As the nominees for biggest Drama King/Queen were read out, Her Ladyship wasn't entirely surprised to find she was on the list. On the contrary, she was feeling rather smug. Drama Queen. Why, that was almost as good as her current title!
'Well well. Everyone, let's welcome to the stage our Biggest Drama Queen. She Who Is To Be Obeyed, also know as, Lady Catherine de Bourgh!'
At Holmes' words Her Ladyship got to her feet, inclining her head regally at those she passed on her way to the stage. She accepted the small golden statue with good graces before turning to face the audience, her rather smug smile still plastered to her face.

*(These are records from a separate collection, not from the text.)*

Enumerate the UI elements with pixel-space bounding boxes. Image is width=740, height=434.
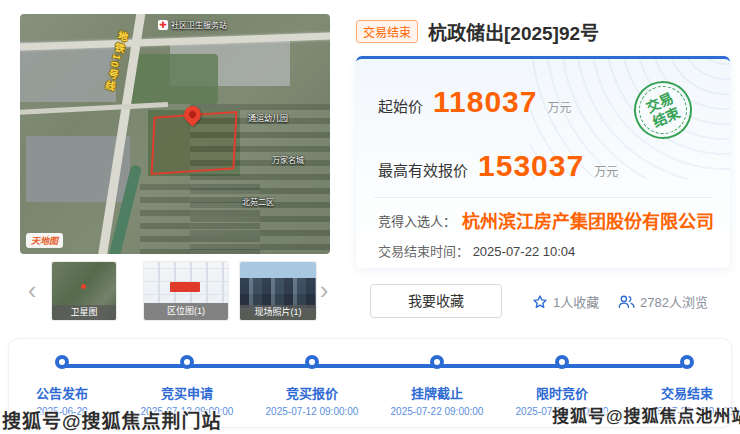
timeline-node [180,355,194,369]
viewers-icon [618,294,635,309]
page-title: 杭政储出[2025]92号 [428,18,599,45]
timeline-step-label: 交易结束 [627,383,740,402]
hospital-cross-icon: ✚ [158,20,168,30]
winner-label: 竞得入选人： [378,211,456,230]
high-price-row: 最高有效报价 153037 万元 [378,149,618,183]
listing-header: 交易结束 杭政储出[2025]92号 [356,18,599,45]
card-divider [374,197,712,198]
high-price-value: 153037 [478,149,584,183]
map-industrial-area [20,42,116,102]
timeline-step-label: 竞买报价 [252,383,372,402]
timeline-node [680,355,694,369]
favorite-button[interactable]: 我要收藏 [370,284,502,318]
image-gallery: ‹ 卫星图 区位图(1) 现场照片(1) › [8,260,342,324]
stamp-text: 交易 [644,90,676,116]
map-road [20,102,168,115]
watermark-right: 搜狐号@搜狐焦点池州站 [552,402,740,427]
gallery-prev-icon[interactable]: ‹ [22,274,42,308]
watermark-left: 搜狐号@搜狐焦点荆门站 [2,406,222,433]
stamp-text: 结束 [650,104,682,130]
timeline-step-date: 2025-07-12 09:00:00 [252,406,372,417]
hospital-label: 社区卫生服务站 [171,19,227,30]
gallery-next-icon[interactable]: › [314,274,334,308]
thumbnail-caption: 区位图(1) [144,303,228,320]
high-price-unit: 万元 [594,162,618,179]
auction-info-card: 起始价 118037 万元 交易 结束 最高有效报价 153037 万元 竞得入… [356,56,730,268]
map-label: 北苑二区 [242,196,274,207]
view-count: 2782人浏览 [640,292,708,311]
timeline-step-label: 公告发布 [2,383,122,402]
high-price-label: 最高有效报价 [378,159,468,180]
star-icon [532,294,548,310]
end-time-label: 交易结束时间： [378,244,469,259]
hospital-marker: ✚ 社区卫生服务站 [158,19,227,30]
start-price-value: 118037 [433,85,537,119]
favorite-count-group[interactable]: 1人收藏 [532,292,599,311]
timeline-step-date: 2025-07-22 09:00:00 [377,406,497,417]
timeline-node [55,355,69,369]
view-count-group: 2782人浏览 [618,292,708,311]
timeline-step-label: 竞买申请 [127,383,247,402]
thumbnail-caption: 卫星图 [52,305,116,320]
start-price-row: 起始价 118037 万元 [378,85,571,119]
action-row: 我要收藏 1人收藏 2782人浏览 [356,284,730,320]
timeline-node [430,355,444,369]
timeline-node [305,355,319,369]
thumbnail-buildings [240,278,316,308]
timeline-step-label: 限时竞价 [502,383,622,402]
end-time-row: 交易结束时间： 2025-07-22 10:04 [378,241,575,260]
thumbnail-site-photo[interactable]: 现场照片(1) [240,262,316,320]
page: 地铁10号线 ✚ 社区卫生服务站 通运幼儿园 万家名城 北苑二区 天地图 ‹ 卫… [0,0,740,434]
thumbnail-location-map[interactable]: 区位图(1) [144,262,228,320]
start-price-unit: 万元 [547,98,571,115]
thumbnail-satellite[interactable]: 卫星图 [52,262,116,320]
map-label: 万家名城 [272,154,304,165]
thumbnail-caption: 现场照片(1) [240,305,316,320]
status-badge: 交易结束 [356,20,418,43]
map-label: 通运幼儿园 [248,112,288,123]
satellite-map[interactable]: 地铁10号线 ✚ 社区卫生服务站 通运幼儿园 万家名城 北苑二区 天地图 [20,14,330,254]
map-residential-area [140,184,260,254]
timeline-step: 挂牌截止 2025-07-22 09:00:00 [377,383,497,417]
winner-name: 杭州滨江房产集团股份有限公司 [462,207,714,233]
timeline-step-label: 挂牌截止 [377,383,497,402]
map-green-area [128,54,218,104]
thumbnail-map-marker [170,282,200,292]
timeline-step: 竞买报价 2025-07-12 09:00:00 [252,383,372,417]
end-time-value: 2025-07-22 10:04 [473,244,576,259]
start-price-label: 起始价 [378,95,423,116]
winner-row: 竞得入选人： 杭州滨江房产集团股份有限公司 [378,207,714,233]
timeline-node [555,355,569,369]
timeline-line [58,364,683,368]
favorite-count: 1人收藏 [553,292,599,311]
tianditu-logo: 天地图 [26,233,63,248]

"I must say I'm a little surprised, being voted Bigest Drama Queen I don't make a big deal out of things usually, though people seem to think I do," she said, with a small laugh. "But I came here expecting to win something, and I did, so I'm undoubtedly very happy about it." She paused. Then, "You wouldn't believe what I had to endure to get here tonight, you know. I had this dress made specially for the occassion but it turned out they'd made it in the wrong colour at first...light blue instead of dark! I ask you! Having rectified the situation and had another dress made I recieved a call from my hair stylist saying she'd be unable to come and-" She paused again. "Well, I know you'd love to listen to me all night, ladies and gentlemen, but unfortunatley we have other awards to get on with. I'd just like to thank my dear husband Lewis and my beloved daughter Anne for putting up with me all these years; without them I wouldn't be who I am today."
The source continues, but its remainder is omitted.